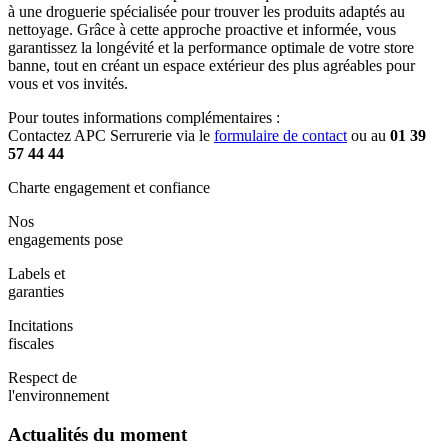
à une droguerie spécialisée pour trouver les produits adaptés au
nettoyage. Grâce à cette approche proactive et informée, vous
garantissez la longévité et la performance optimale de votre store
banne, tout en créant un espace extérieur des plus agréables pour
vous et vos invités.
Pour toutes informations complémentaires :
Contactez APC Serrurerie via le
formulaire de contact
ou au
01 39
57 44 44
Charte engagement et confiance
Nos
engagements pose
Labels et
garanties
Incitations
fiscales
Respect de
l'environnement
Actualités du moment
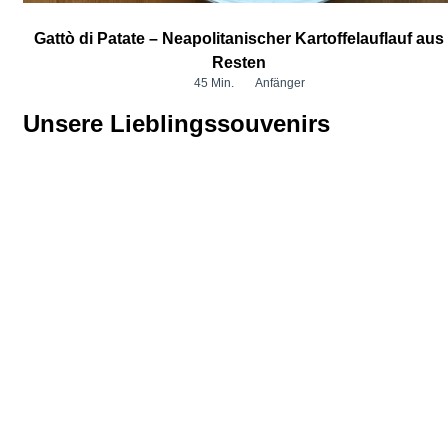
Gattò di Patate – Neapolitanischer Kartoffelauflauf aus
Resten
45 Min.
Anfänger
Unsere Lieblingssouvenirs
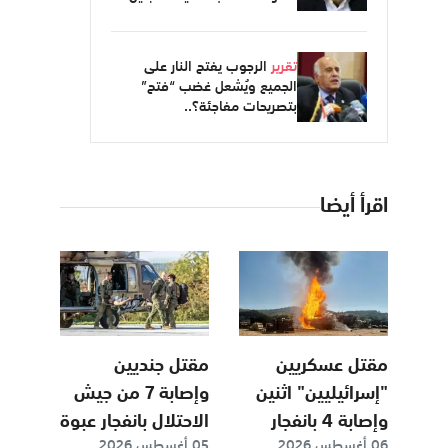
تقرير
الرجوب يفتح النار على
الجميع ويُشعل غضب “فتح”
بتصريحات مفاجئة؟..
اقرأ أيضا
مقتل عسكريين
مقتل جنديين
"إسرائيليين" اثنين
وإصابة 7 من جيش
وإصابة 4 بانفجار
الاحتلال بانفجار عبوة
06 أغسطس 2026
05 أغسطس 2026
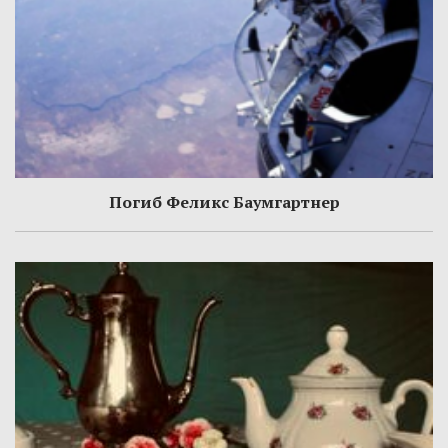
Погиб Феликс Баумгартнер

····················

[EXERCISE OBJECTIVE] Where the line containing "engagements pose" appears in the records above, begin copying and continue exactly through the last line, with nothing else; omit every picture.

[WRITTEN RESPONSE]
engagements pose
Labels et
garanties
Incitations
fiscales
Respect de
l'environnement
Actualités du moment
Gattò di Patate – Neapolitanischer Kartoffelauflauf aus
Resten
45 Min.
Anfänger
Unsere Lieblingssouvenirs
تقرير
الرجوب يفتح النار على
الجميع ويُشعل غضب “فتح”
بتصريحات مفاجئة؟..
اقرأ أيضا
مقتل عسكريين
مقتل جنديين
"إسرائيليين" اثنين
وإصابة 7 من جيش
وإصابة 4 بانفجار
الاحتلال بانفجار عبوة
06 أغسطس 2026
05 أغسطس 2026
Погиб Феликс Баумгартнер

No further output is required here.